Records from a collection
Start of Block

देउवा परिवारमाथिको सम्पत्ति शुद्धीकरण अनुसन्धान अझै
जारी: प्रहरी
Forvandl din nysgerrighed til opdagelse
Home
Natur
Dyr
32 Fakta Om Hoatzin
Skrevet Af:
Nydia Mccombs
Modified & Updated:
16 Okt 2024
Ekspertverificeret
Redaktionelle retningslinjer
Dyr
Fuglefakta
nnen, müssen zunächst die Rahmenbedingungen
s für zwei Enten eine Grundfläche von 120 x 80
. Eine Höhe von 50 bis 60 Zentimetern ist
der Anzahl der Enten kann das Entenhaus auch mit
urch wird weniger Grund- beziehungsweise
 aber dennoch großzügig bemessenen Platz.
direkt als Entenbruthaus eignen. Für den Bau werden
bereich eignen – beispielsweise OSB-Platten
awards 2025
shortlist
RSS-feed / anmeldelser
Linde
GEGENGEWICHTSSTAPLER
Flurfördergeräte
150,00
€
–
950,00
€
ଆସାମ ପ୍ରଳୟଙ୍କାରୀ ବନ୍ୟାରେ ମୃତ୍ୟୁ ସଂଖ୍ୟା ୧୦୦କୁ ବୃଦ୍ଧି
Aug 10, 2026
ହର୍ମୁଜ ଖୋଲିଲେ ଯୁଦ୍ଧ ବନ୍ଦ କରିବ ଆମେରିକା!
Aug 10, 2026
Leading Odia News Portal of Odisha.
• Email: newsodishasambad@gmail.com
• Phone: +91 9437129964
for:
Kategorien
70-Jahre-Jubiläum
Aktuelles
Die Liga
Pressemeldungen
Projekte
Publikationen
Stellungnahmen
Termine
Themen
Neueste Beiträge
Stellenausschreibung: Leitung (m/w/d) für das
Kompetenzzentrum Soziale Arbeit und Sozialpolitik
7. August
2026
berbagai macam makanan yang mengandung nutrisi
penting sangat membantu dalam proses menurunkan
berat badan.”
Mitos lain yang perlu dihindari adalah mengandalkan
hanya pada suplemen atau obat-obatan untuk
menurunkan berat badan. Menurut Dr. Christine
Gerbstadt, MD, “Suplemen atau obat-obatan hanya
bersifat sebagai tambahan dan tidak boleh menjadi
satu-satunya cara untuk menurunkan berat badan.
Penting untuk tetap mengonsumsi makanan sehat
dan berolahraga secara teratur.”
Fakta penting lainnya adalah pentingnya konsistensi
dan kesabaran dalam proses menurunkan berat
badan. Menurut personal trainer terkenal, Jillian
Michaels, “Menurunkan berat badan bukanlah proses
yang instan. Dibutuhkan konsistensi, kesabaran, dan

End of Block

• Exercise objective
So that nothing is lost, write out each record exactly as it appears above.

• Solution for this exercise
देउवा परिवारमाथिको सम्पत्ति शुद्धीकरण अनुसन्धान अझै
जारी: प्रहरी
Forvandl din nysgerrighed til opdagelse
Home
Natur
Dyr
32 Fakta Om Hoatzin
Skrevet Af:
Nydia Mccombs
Modified & Updated:
16 Okt 2024
Ekspertverificeret
Redaktionelle retningslinjer
Dyr
Fuglefakta
nnen, müssen zunächst die Rahmenbedingungen
s für zwei Enten eine Grundfläche von 120 x 80
. Eine Höhe von 50 bis 60 Zentimetern ist
der Anzahl der Enten kann das Entenhaus auch mit
urch wird weniger Grund- beziehungsweise
 aber dennoch großzügig bemessenen Platz.
direkt als Entenbruthaus eignen. Für den Bau werden
bereich eignen – beispielsweise OSB-Platten
awards 2025
shortlist
RSS-feed / anmeldelser
Linde
GEGENGEWICHTSSTAPLER
Flurfördergeräte
150,00
€
–
950,00
€
ଆସାମ ପ୍ରଳୟଙ୍କାରୀ ବନ୍ୟାରେ ମୃତ୍ୟୁ ସଂଖ୍ୟା ୧୦୦କୁ ବୃଦ୍ଧି
Aug 10, 2026
ହର୍ମୁଜ ଖୋଲିଲେ ଯୁଦ୍ଧ ବନ୍ଦ କରିବ ଆମେରିକା!
Aug 10, 2026
Leading Odia News Portal of Odisha.
• Email: newsodishasambad@gmail.com
• Phone: +91 9437129964
for:
Kategorien
70-Jahre-Jubiläum
Aktuelles
Die Liga
Pressemeldungen
Projekte
Publikationen
Stellungnahmen
Termine
Themen
Neueste Beiträge
Stellenausschreibung: Leitung (m/w/d) für das
Kompetenzzentrum Soziale Arbeit und Sozialpolitik
7. August
2026
berbagai macam makanan yang mengandung nutrisi
penting sangat membantu dalam proses menurunkan
berat badan.”
Mitos lain yang perlu dihindari adalah mengandalkan
hanya pada suplemen atau obat-obatan untuk
menurunkan berat badan. Menurut Dr. Christine
Gerbstadt, MD, “Suplemen atau obat-obatan hanya
bersifat sebagai tambahan dan tidak boleh menjadi
satu-satunya cara untuk menurunkan berat badan.
Penting untuk tetap mengonsumsi makanan sehat
dan berolahraga secara teratur.”
Fakta penting lainnya adalah pentingnya konsistensi
dan kesabaran dalam proses menurunkan berat
badan. Menurut personal trainer terkenal, Jillian
Michaels, “Menurunkan berat badan bukanlah proses
yang instan. Dibutuhkan konsistensi, kesabaran, dan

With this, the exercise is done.